In quei quindici giorni arrivai quasi a snobbare mio marito e anche mio figlio. Mi sentivo clandestina in casa mia. Ma quella sensazione di dover fare di nascosto era a suo modo eccitante ed era certamente il contrario della noia.

Lentamente iniziai a capire che ero entrata in un tunnel dal quale non sarebbe stato possibile uscire tornando indietro; potevo solo continuare ad avanzare, camminando su un terreno ignoto e attraente, sperando di trovare l'uscita dalla parte opposta.

Passarono quindici giorni di lotte interiori, soppressione dei sensi di colpa, costruzione di scuse plausibili nel tentativo di indurre la me stessa omologata dalla società a dare spazio alla me stessa disubbidiente.

In fondo, quando finisce la passione col proprio uomo, non è tutto finito. Non può esserlo se quell'uomo è lo stesso che hai scelto come marito e padre dei tuoi figli.

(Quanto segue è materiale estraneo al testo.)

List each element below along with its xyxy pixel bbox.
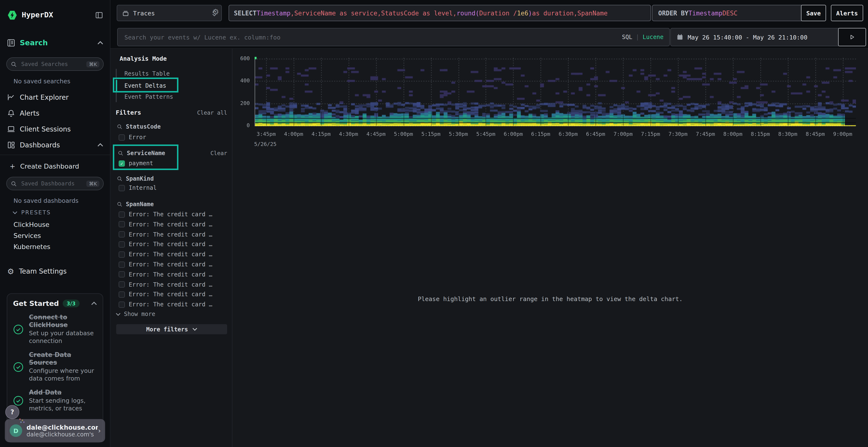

E' deleterio lasciare che si esaurisca il desiderio sessuale e, all'interno di una lunga vita di coppia, è fondamentale trovare una scappatoia. Qualunque essa sia. Una strada alternativa può salvare l'intero matrimonio. Anche se dovesse significare fare un torto persino a Dio, infrangendo una delle Sue regole fondamentali.

Per la famiglia bisogna essere disposte a tutto.

Un giorno, senza che ci fosse un motivo in particolare, qualcosa cambiò, ci fu come uno scatto nella mia testa e una parte di me prese il sopravvento su l'altra.

Quel giorno decisi di partecipare all'asta.